Has the time come to take the plunge into a quantitative and personalized diagnosis based on objective, non-invasive measurement data and individual model-measurement fitting?

Relevance:

Objective measurement methods provide more reliable data than subjective audiometry tests because they are independent from the individually very different collaboration of the patients, in particular, of small children, seriously ill or elderly patients. Based on those objective measurements (e.g. wide band tympanometry, etc.) a model-based evaluation significantly increases the specificity of routine diagnostic tests on common middle-ear diseases and allows an objective quantification of the individual pathologies. Thus, positive or negative trends are detected earlier in the course of the illness and the therapy decision is less dependent on the subjective, medical judgement than on the objective, quantitative findings and therefore promises to be specifically tailored and personalized in the sense of patient well-being. 

In relation to newborn hearing screening, a model-based determination of individual middle-ear transmission enables to eliminate the middle-ear influence on OAE measurements.

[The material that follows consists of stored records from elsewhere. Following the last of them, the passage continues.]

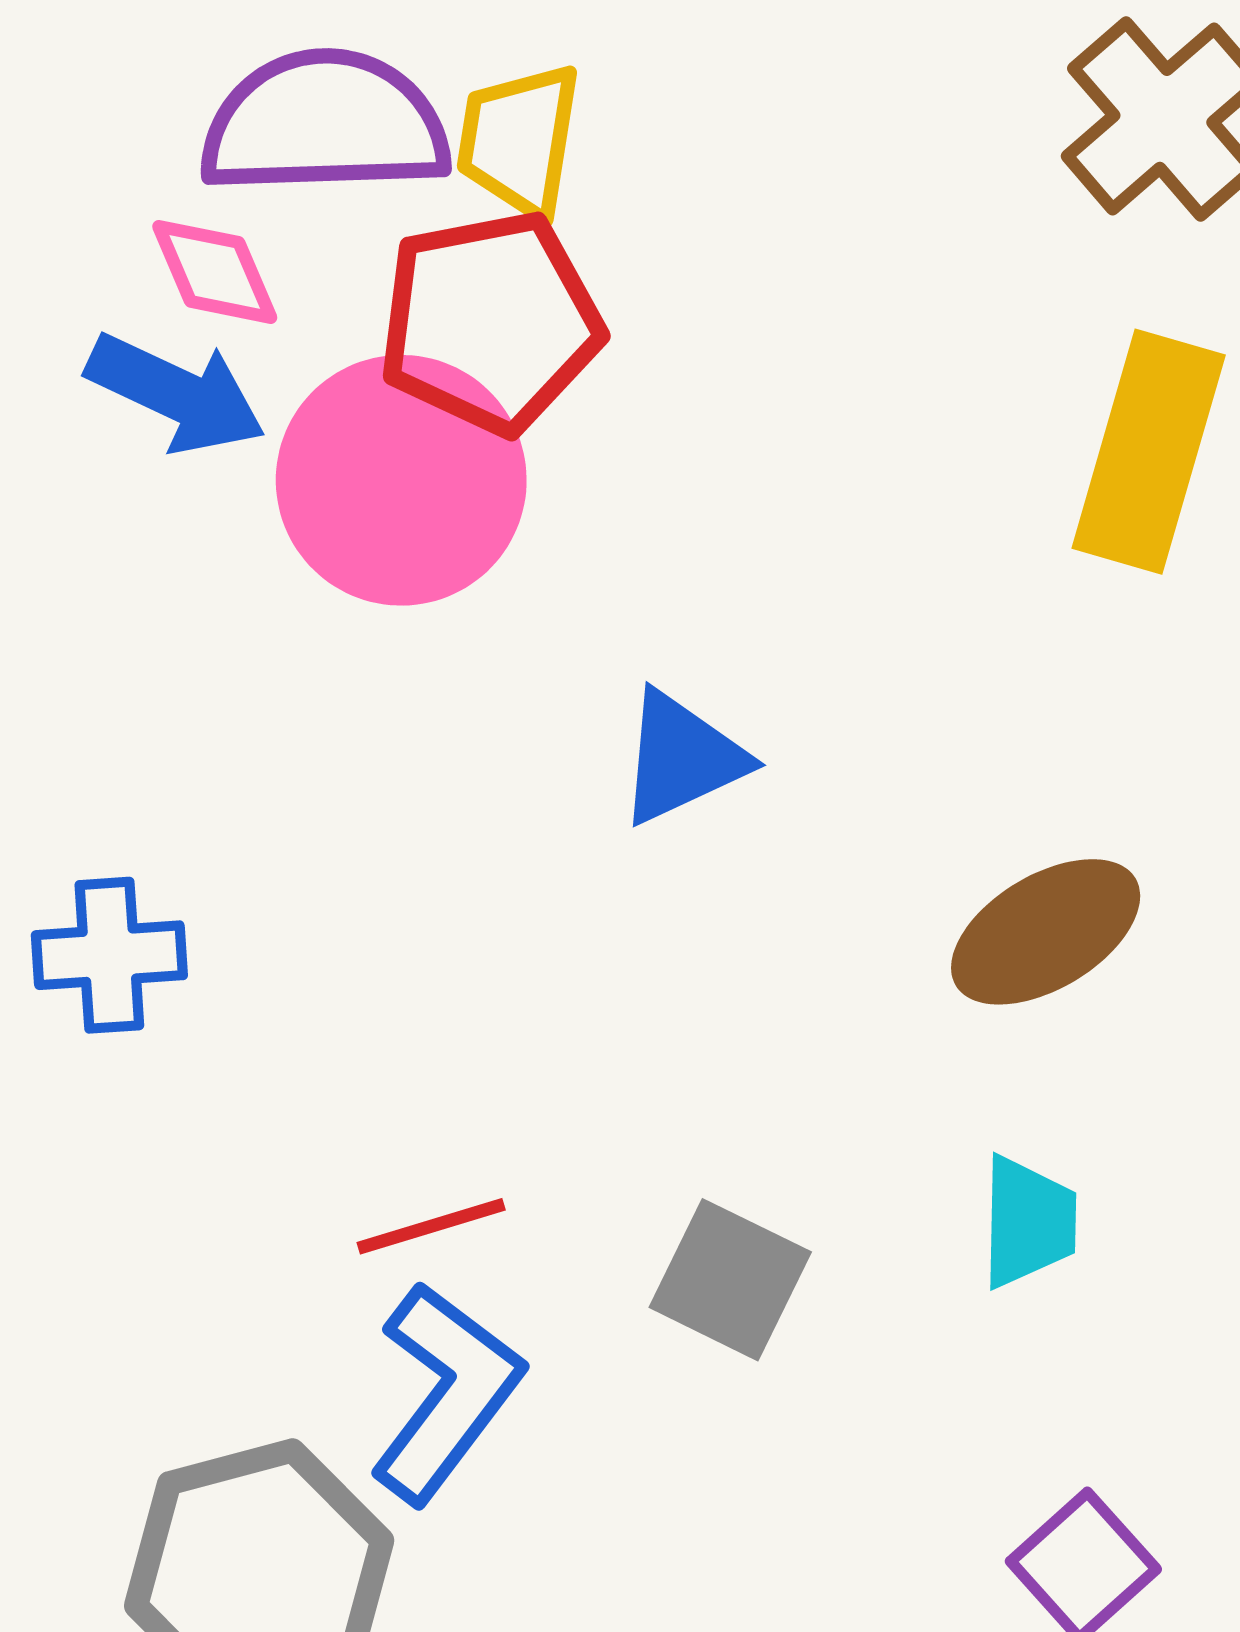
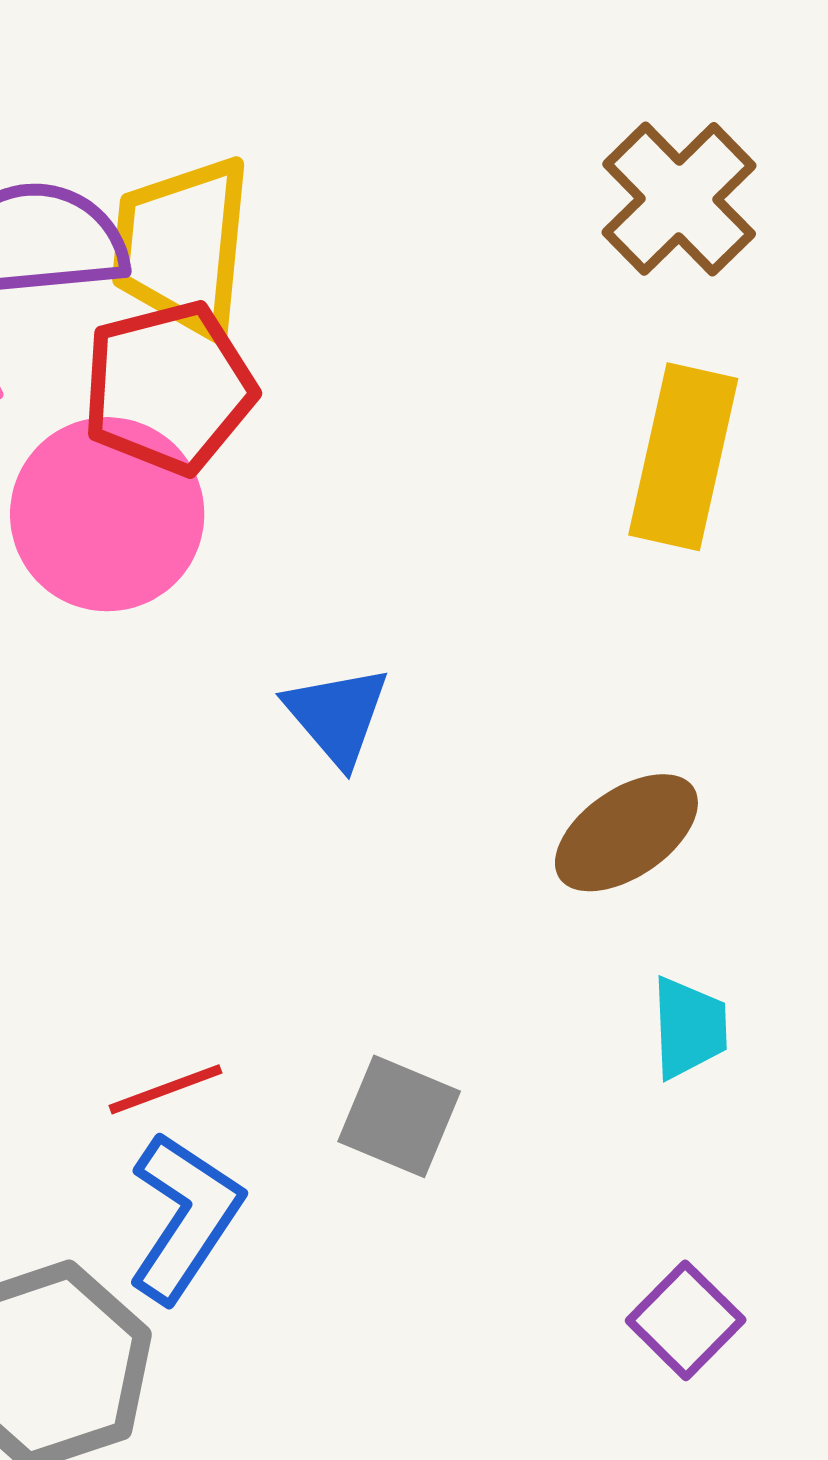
yellow trapezoid: (519, 140) -> (182, 246), size x1.5
blue triangle: (682, 758) -> (337, 715), turned -42
cyan trapezoid: (1028, 1222) -> (689, 1028), moved

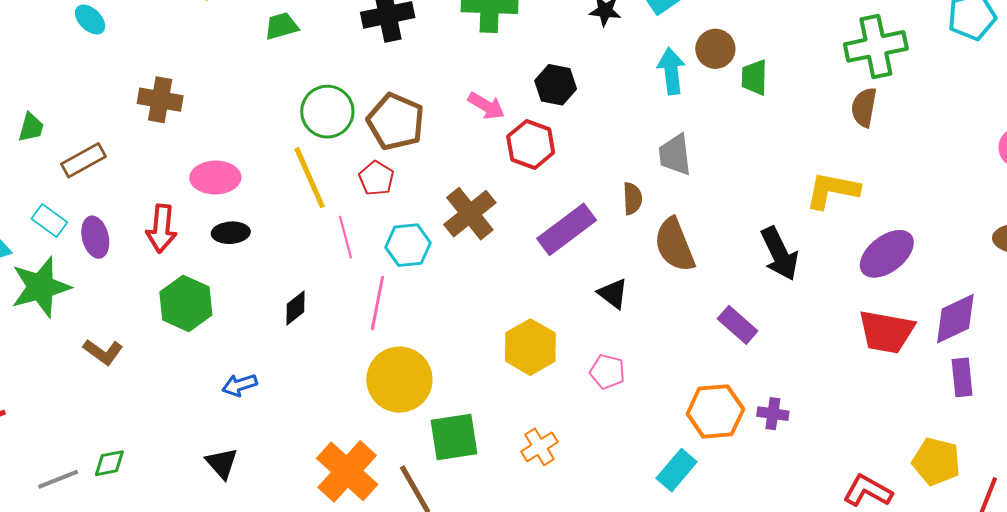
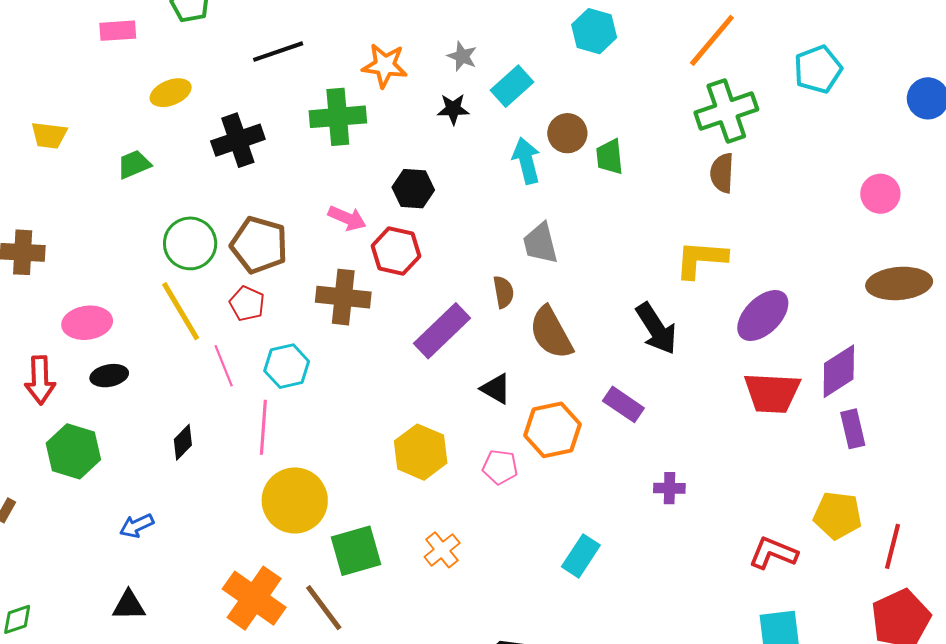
brown cross: (470, 214) -> (343, 297), moved, turned -38
orange hexagon: (715, 411) -> (553, 430), moved
black triangle: (222, 463) -> (129, 605), turned -42

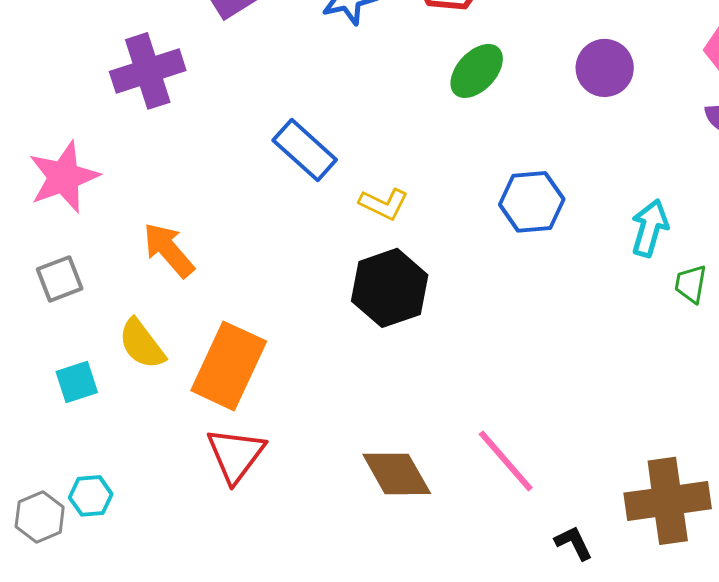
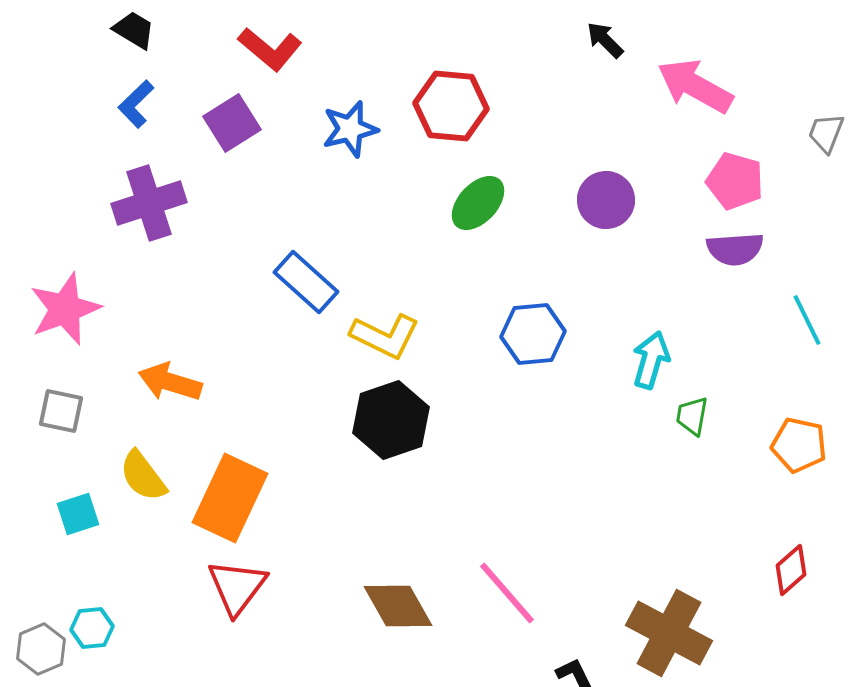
yellow L-shape: (384, 204) -> (385, 336), size x1.4
orange arrow: (169, 250) -> (170, 382), turned -32
gray square: (60, 279) -> (61, 411), turned 33
brown cross: (668, 501) -> (669, 633), turned 36

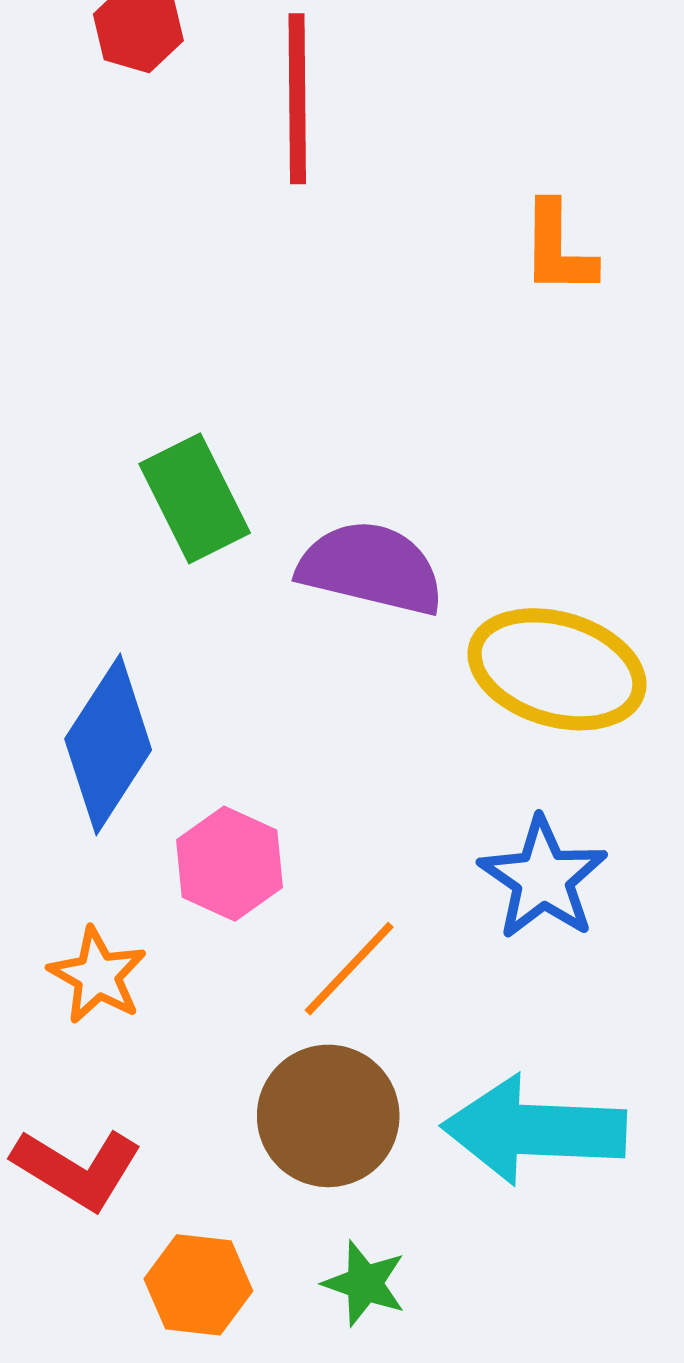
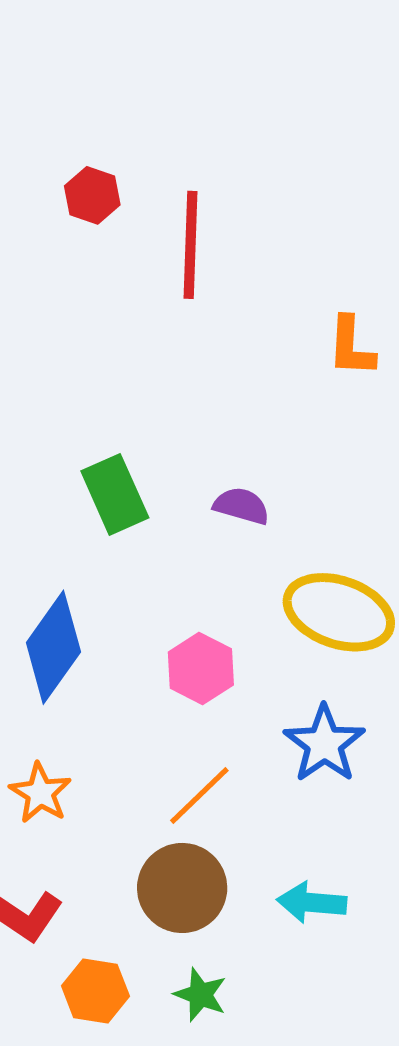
purple semicircle: (371, 568) -> (241, 506), moved, size x0.6
pink hexagon: (230, 864) -> (201, 668), moved
cyan arrow: (534, 1130) -> (312, 903), size x0.6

As a result, the current 15% false-positive screening results would decrease to approximately 2-5% according to own estimations. This would avoid unnecessary stress in children and their parents, it would reduce the number of follow-up examinations and exploit a considerable saving potential in the health care system.  

The model-based approach also opens up the possibility for a non-invasive measurement of the intracranial pressure since the middle-ear transmission shows a systematic dependence on the perilympathic/intracranial pressure and thus can be utilized as a non-invasive sensor for the intracranial pressure. That would be a great innovation in clinical practice with great ethical benefits, since to date, intracranial pressure has to be measured exclusively invasive via a complication-prone surgical procedure, in which a pressure probe, generally without image-giving CT feedback, has to be maneuvered through healthy brain tissue into the ventricular system of the brain. However, a closed-meshed or continuous monitoring is essential for many neurological and neurosurgical syndromes to avoid the feared complication of "herniation” which often causes death.

Objectives

Major Gains

The model-based diagnosis is a novel approach in otological diagnostics. Being explored here for the first time, it presents a true chance to change clinical routine diagnostics to a quantitative, objective and personalized diagnosis. This may serve as a prototype for functional diagnostic developments in other fields.

Potential Bottlenecks

One of the main challenges is the clustering of the parameters. On the one hand, the order of the fitting problem has to be reduced, so that a reliable determination is possible. On the other hand, the individual parameters have to be sufficiently specific to notify local anatomical pathologies. It also remains challenging to which degree of detail the exclusively non-invasive measurement data can be exploited for the estimation of the hidden anatomy-specific parameters with the aid of fuzzy arithmetic to achieve a valid and robust individual middle-ear model.